Work item. Give back the data below word for word. Any image in it should be left out.

_ _ _ _

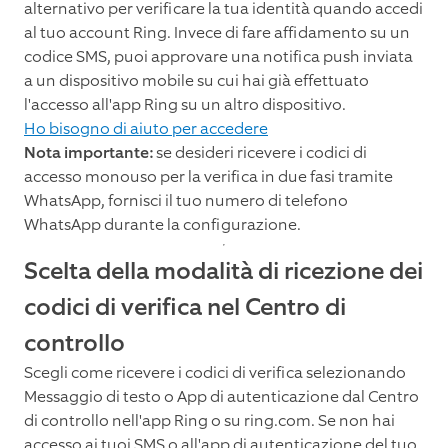
alternativo per verificare la tua identità quando accedi
al tuo account Ring. Invece di fare affidamento su un
codice SMS, puoi approvare una notifica push inviata
a un dispositivo mobile su cui hai già effettuato
l'accesso all'app Ring su un altro dispositivo.
Ho bisogno di aiuto per accedere
Nota importante:
se desideri ricevere i codici di
accesso monouso per la verifica in due fasi tramite
WhatsApp, fornisci il tuo numero di telefono
WhatsApp durante la configurazione.
Scelta della modalità di ricezione dei
codici di verifica nel Centro di
controllo
Scegli come ricevere i codici di verifica selezionando
Messaggio di testo o App di autenticazione dal Centro
di controllo nell'app Ring o su ring.com. Se non hai
accesso ai tuoi SMS o all'app di autenticazione del tuo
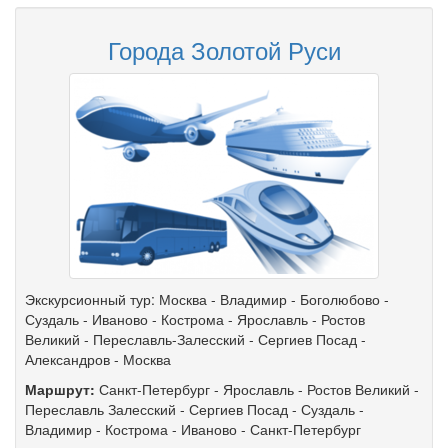
Города Золотой Руси
Экскурсионный тур: Москва - Владимир - Боголюбово -
Суздаль - Иваново - Кострома - Ярославль - Ростов
Великий - Переславль-Залесский - Сергиев Посад -
Александров - Москва
Маршрут:
Санкт-Петербург
-
Ярославль
-
Ростов Великий
-
Переславль Залесский
-
Сергиев Посад
-
Суздаль
-
Владимир
-
Кострома
-
Иваново
-
Санкт-Петербург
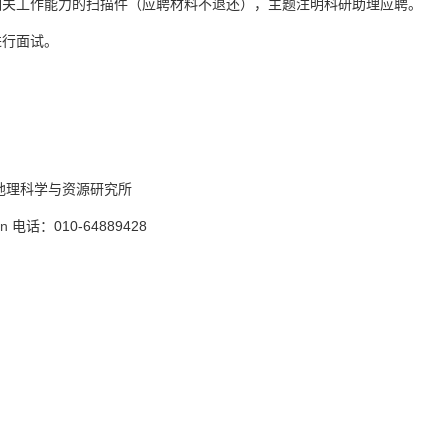
相关工作能力的扫描件（应聘材料不退还），主题注明科研助理应聘。
进行面试。
地理科学与资源研究所
cn
电话：
010-64889428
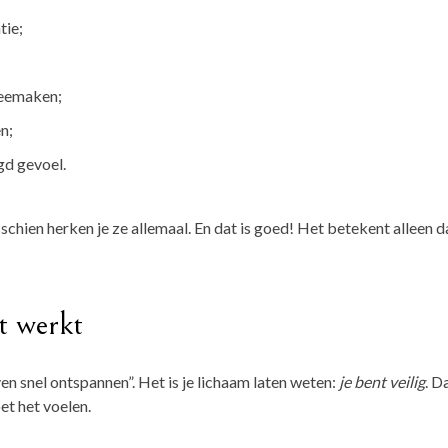
tie;
meemaken;
n;
gd gevoel.
schien herken je ze allemaal. En dat is goed! Het betekent alleen da
t werkt
even snel ontspannen”. Het is je lichaam laten weten:
je bent veilig
. D
et het voelen.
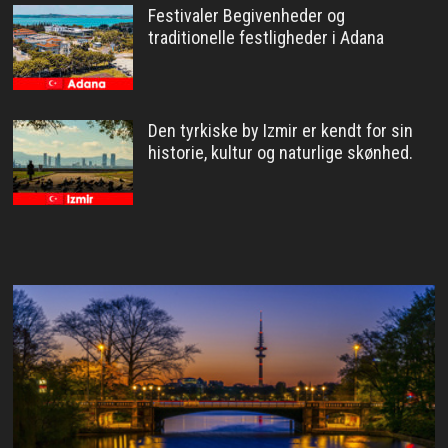
Festivaler Begivenheder og
traditionelle festligheder i Adana
Den tyrkiske by Izmir er kendt for sin
historie, kultur og naturlige skønhed.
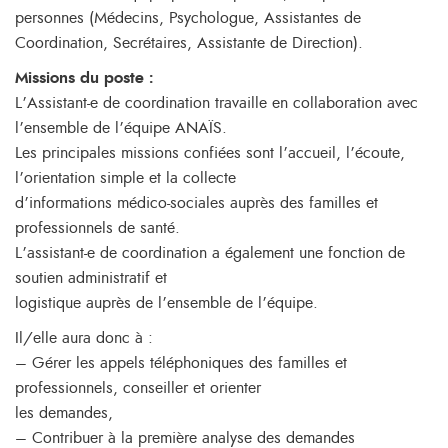
personnes (Médecins, Psychologue, Assistantes de
Coordination, Secrétaires, Assistante de Direction).
Missions du poste :
L’Assistant-e de coordination travaille en collaboration avec
l’ensemble de l’équipe ANAÏS.
Les principales missions confiées sont l’accueil, l’écoute,
l’orientation simple et la collecte
d’informations médico-sociales auprès des familles et
professionnels de santé.
L’assistant-e de coordination a également une fonction de
soutien administratif et
logistique auprès de l’ensemble de l’équipe.
Il/elle aura donc à :
– Gérer les appels téléphoniques des familles et
professionnels, conseiller et orienter
les demandes,
– Contribuer à la première analyse des demandes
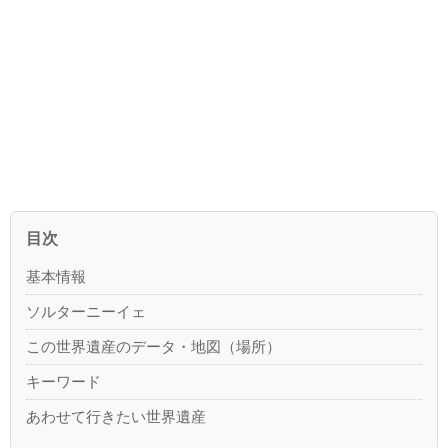
目次
基本情報
ソルターニーイェ
この世界遺産のデータ・地図（場所）
キーワード
あわせて行きたい世界遺産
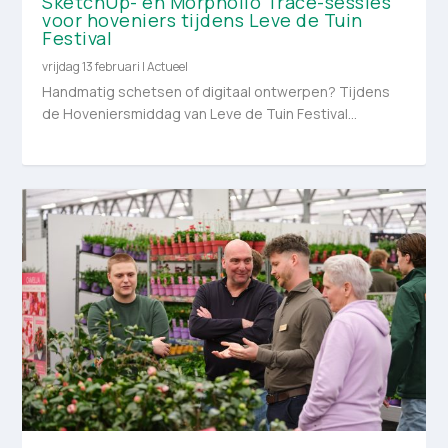
SketchUp- en Morpholio Trace-sessies
voor hoveniers tijdens Leve de Tuin
Festival
vrijdag 13 februari
|
Actueel
Handmatig schetsen of digitaal ontwerpen? Tijdens
de Hoveniersmiddag van Leve de Tuin Festival...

_ _ _ _

Your response.
alternativo per verificare la tua identità quando accedi
al tuo account Ring. Invece di fare affidamento su un
codice SMS, puoi approvare una notifica push inviata
a un dispositivo mobile su cui hai già effettuato
l'accesso all'app Ring su un altro dispositivo.
Ho bisogno di aiuto per accedere
Nota importante:
se desideri ricevere i codici di
accesso monouso per la verifica in due fasi tramite
WhatsApp, fornisci il tuo numero di telefono
WhatsApp durante la configurazione.
Scelta della modalità di ricezione dei
codici di verifica nel Centro di
controllo
Scegli come ricevere i codici di verifica selezionando
Messaggio di testo o App di autenticazione dal Centro
di controllo nell'app Ring o su ring.com. Se non hai
accesso ai tuoi SMS o all'app di autenticazione del tuo
Города Золотой Руси
Экскурсионный тур: Москва - Владимир - Боголюбово -
Суздаль - Иваново - Кострома - Ярославль - Ростов
Великий - Переславль-Залесский - Сергиев Посад -
Александров - Москва
Маршрут:
Санкт-Петербург
-
Ярославль
-
Ростов Великий
-
Переславль Залесский
-
Сергиев Посад
-
Суздаль
-
Владимир
-
Кострома
-
Иваново
-
Санкт-Петербург
相关工作能力的扫描件（应聘材料不退还），主题注明科研助理应聘。
进行面试。
地理科学与资源研究所
cn
电话：
010-64889428
tie;
meemaken;
n;
gd gevoel.
schien herken je ze allemaal. En dat is goed! Het betekent alleen da
t werkt
even snel ontspannen”. Het is je lichaam laten weten:
je bent veilig
. D
et het voelen.
Festivaler Begivenheder og
traditionelle festligheder i Adana
Den tyrkiske by Izmir er kendt for sin
historie, kultur og naturlige skønhed.
personnes (Médecins, Psychologue, Assistantes de
Coordination, Secrétaires, Assistante de Direction).
Missions du poste :
L’Assistant-e de coordination travaille en collaboration avec
l’ensemble de l’équipe ANAÏS.
Les principales missions confiées sont l’accueil, l’écoute,
l’orientation simple et la collecte
d’informations médico-sociales auprès des familles et
professionnels de santé.
L’assistant-e de coordination a également une fonction de
soutien administratif et
logistique auprès de l’ensemble de l’équipe.
Il/elle aura donc à :
– Gérer les appels téléphoniques des familles et
professionnels, conseiller et orienter
les demandes,
– Contribuer à la première analyse des demandes
目次
基本情報
ソルターニーイェ
この世界遺産のデータ・地図（場所）
キーワード
あわせて行きたい世界遺産
SketchUp- en Morpholio Trace-sessies
voor hoveniers tijdens Leve de Tuin
Festival
vrijdag 13 februari
|
Actueel
Handmatig schetsen of digitaal ontwerpen? Tijdens
de Hoveniersmiddag van Leve de Tuin Festival...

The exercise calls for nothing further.